Lo único que podría dar sentido a esa clase de murgas, lanzadas una y otra vez desde los solios del poder, sería que el rollito navideño del rey, que moldea y anticipa los de sus imitadores (los presidentes autonómicos, los de las Diputaciones provinciales y los alcaldes) cambiase drásticamente de registro y en vez de referirse a España, a los españoles o a otros temas improbables, como el futuro (un clásico de estas monsergas), intentase, al menos, apelar a la distracción y la novedad, como los fabricantes de embutidos o de turrón.

La Nochebuena en que el Rey haga o diga algo “real”, estimulante, sugestivo, a poder ser divertido, y rompa con fosilizados clichés protocolarios habrá dado el primer paso para sintonizar con la mayoría de la masa social porque, como ha demostrado el Valencia CF, ya se sabe adónde conduce el inmovilismo: a los infiernos dantescos de la Segunda División y, en el mejor de los casos, a exaltar la permanencia en la categoría, o la mediocridad, como un éxito.
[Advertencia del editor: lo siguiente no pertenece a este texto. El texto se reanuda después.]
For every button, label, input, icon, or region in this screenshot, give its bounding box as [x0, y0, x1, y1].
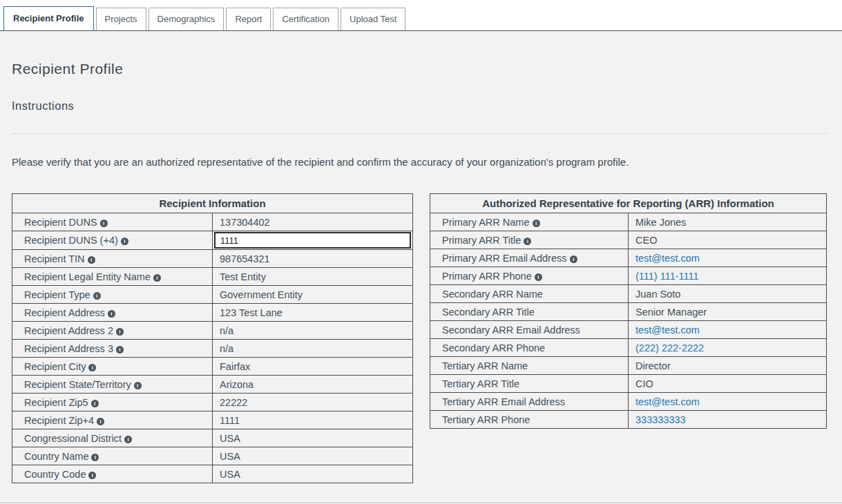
table-row: Country NameiUSA	[12, 447, 413, 465]
row-label: Tertiary ARR Title	[430, 375, 629, 393]
row-value: Fairfax	[213, 358, 413, 376]
table-row: Secondary ARR NameJuan Soto	[430, 285, 827, 303]
phone-link[interactable]: (222) 222-2222	[635, 342, 704, 353]
tab-demographics[interactable]: Demographics	[149, 8, 224, 30]
row-value: 123 Test Lane	[213, 304, 413, 322]
row-label: Recipient Zip+4i	[12, 411, 213, 429]
row-label: Secondary ARR Title	[430, 303, 629, 321]
info-icon[interactable]: i	[533, 220, 540, 227]
row-value: CEO	[629, 231, 827, 249]
row-label: Recipient DUNS (+4)i	[12, 231, 213, 250]
info-icon[interactable]: i	[134, 382, 142, 389]
info-icon[interactable]: i	[535, 273, 542, 281]
row-label: Secondary ARR Email Address	[430, 321, 629, 339]
row-label-text: Secondary ARR Phone	[442, 342, 545, 353]
row-label: Primary ARR Phonei	[430, 267, 629, 285]
row-value: test@test.com	[629, 321, 827, 339]
row-label: Country Codei	[12, 465, 213, 483]
row-value: Senior Manager	[629, 303, 827, 321]
row-value: n/a	[213, 340, 413, 358]
row-label-text: Primary ARR Title	[442, 235, 521, 246]
arr-table-header: Authorized Representative for Reporting …	[430, 194, 827, 213]
row-label-text: Country Name	[24, 451, 88, 462]
info-icon[interactable]: i	[100, 220, 108, 227]
table-row: Recipient TINi987654321	[12, 250, 413, 268]
row-value: CIO	[629, 375, 827, 393]
tab-recipient-profile[interactable]: Recipient Profile	[3, 6, 94, 30]
tables-container: Recipient Information Recipient DUNSi137…	[12, 193, 827, 483]
row-label: Primary ARR Titlei	[430, 231, 629, 249]
table-row: Secondary ARR TitleSenior Manager	[430, 303, 827, 321]
email-link[interactable]: test@test.com	[635, 396, 700, 407]
row-label-text: Recipient DUNS (+4)	[24, 235, 118, 246]
row-label-text: Tertiary ARR Email Address	[442, 396, 565, 407]
info-icon[interactable]: i	[88, 364, 96, 371]
row-label: Recipient Zip5i	[12, 394, 213, 411]
row-label-text: Tertiary ARR Name	[442, 360, 528, 371]
info-icon[interactable]: i	[91, 454, 99, 461]
phone-link[interactable]: 333333333	[635, 414, 686, 425]
table-row: Recipient DUNSi137304402	[12, 213, 413, 231]
row-label: Recipient Address 2i	[12, 322, 213, 340]
row-label: Tertiary ARR Phone	[430, 411, 629, 429]
info-icon[interactable]: i	[153, 274, 161, 282]
row-label-text: Primary ARR Email Address	[442, 253, 567, 264]
info-icon[interactable]: i	[93, 292, 101, 300]
info-icon[interactable]: i	[121, 238, 128, 245]
phone-link[interactable]: (111) 111-1111	[635, 271, 699, 282]
row-label: Primary ARR Namei	[430, 213, 629, 231]
row-label-text: Recipient Address 2	[24, 325, 113, 336]
email-link[interactable]: test@test.com	[635, 324, 700, 336]
row-label-text: Recipient Address 3	[24, 343, 113, 354]
divider	[12, 133, 827, 134]
table-row: Tertiary ARR Email Addresstest@test.com	[430, 393, 827, 411]
row-value: n/a	[213, 322, 413, 340]
row-label-text: Congressional District	[24, 433, 122, 444]
info-icon[interactable]: i	[108, 310, 115, 318]
row-label-text: Primary ARR Name	[442, 217, 530, 228]
tab-report[interactable]: Report	[226, 8, 271, 30]
row-value: Government Entity	[213, 286, 413, 304]
info-icon[interactable]: i	[116, 346, 124, 353]
row-label-text: Primary ARR Phone	[442, 271, 532, 282]
table-row: Tertiary ARR Phone333333333	[430, 411, 827, 429]
row-label: Recipient Address 3i	[12, 340, 213, 358]
row-label-text: Secondary ARR Title	[442, 307, 535, 318]
table-row: Recipient DUNS (+4)i	[12, 231, 413, 250]
recipient-duns4-input[interactable]	[214, 232, 411, 249]
row-label-text: Recipient State/Territory	[24, 379, 131, 390]
row-value: test@test.com	[629, 249, 827, 267]
table-row: Tertiary ARR TitleCIO	[430, 375, 827, 393]
info-icon[interactable]: i	[88, 256, 95, 264]
table-row: Recipient Addressi123 Test Lane	[12, 304, 413, 322]
tab-upload-test[interactable]: Upload Test	[341, 8, 405, 30]
tab-projects[interactable]: Projects	[96, 8, 146, 30]
info-icon[interactable]: i	[570, 255, 577, 263]
info-icon[interactable]: i	[91, 400, 99, 407]
row-label: Recipient DUNSi	[12, 213, 213, 231]
row-value: Juan Soto	[629, 285, 827, 303]
info-icon[interactable]: i	[124, 436, 132, 443]
info-icon[interactable]: i	[116, 328, 124, 336]
row-label-text: Recipient Type	[24, 289, 90, 300]
row-label-text: Recipient Address	[24, 307, 105, 318]
row-label: Tertiary ARR Email Address	[430, 393, 629, 411]
table-row: Recipient CityiFairfax	[12, 358, 413, 376]
instructions-heading: Instructions	[12, 99, 827, 113]
info-icon[interactable]: i	[97, 418, 104, 425]
row-label-text: Recipient DUNS	[24, 217, 97, 228]
info-icon[interactable]: i	[88, 472, 96, 479]
info-icon[interactable]: i	[524, 238, 531, 245]
recipient-table-header: Recipient Information	[12, 194, 413, 213]
email-link[interactable]: test@test.com	[635, 253, 700, 264]
table-row: Recipient Zip+4i1111	[12, 411, 413, 429]
table-row: Tertiary ARR NameDirector	[430, 357, 827, 375]
row-label-text: Recipient TIN	[24, 253, 85, 264]
table-row: Congressional DistrictiUSA	[12, 429, 413, 447]
row-label-text: Recipient Zip5	[24, 397, 88, 408]
tab-certification[interactable]: Certification	[273, 8, 338, 30]
page-content: Recipient Profile Instructions Please ve…	[0, 31, 842, 503]
row-value	[213, 231, 413, 250]
row-value: test@test.com	[629, 393, 827, 411]
table-row: Recipient Address 2in/a	[12, 322, 413, 340]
En el Valencia también se habla solemnemente del futuro, de unidad y de consenso, y también se felicita la Navidad a la masa social, pero, salvo un puñado de asiáticos, ¿quién confía en el Valencia?

Curiosamente, el único que ha roto moldes con una propuesta ecuménica valiente, refrescante y original ha sido el Papa Francisco, que en un artículo del New York Times, defendía hace una semana la importancia del humor para evitar caer en la “tentación” de la melancolía y en el “narcisismo”. Y como prueba de que se puede predicar y dar trigo, el Papa contaba un chiste sobre sí mismo que, si no era para echar cohetes, se oponía al menos a la melancólica tendencia general a repetirse como el ajo.

Se podrá estar o no de acuerdo con las ideas del Papa sobre el humor, pero nadie negará que el hecho de señalar su importancia para la convivencia es extraordinario, puesto que el humor es lo más contrario que pueda imaginarse al dogmatismo de las religiones, o a la grave afectación la que se envuelve el poder.

Que el Papa haya salido con una idea de corte ilustrado que defiende la tolerancia y el espíritu crítico, inseparables del sentido del humor, es como si el rey hubiese hablado en su discurso navideño de las virtudes republicanas. Un gesto de elegancia, fair play y realismo que no encaja en la calculada rigidez de una etiqueta y un lenguaje decadentes que vienen ya con las polillas puestas.

Ciertamente les vendría muy bien a las mustias homilías de la política española, del Jefe del Estado para abajo, un poco más de humor, como contraveneno de la melancolía, como vía de acceso a una realidad descargada de problemas innecesarios y, a menudo, estúpidos. O para escapar, simplemente, de la grandilocuencia, o del sinsentido, porque hasta Mazón nos endosará, si Dios no lo remedia, su pomposo discursito de navidad. Lo que demuestra que a la falta de humor le sigue la desaparición del sentido del ridículo (sin el cual no se puede hacer nada serio) y que el Papa, en fin, tiene, como tantas veces, más razón que un santo.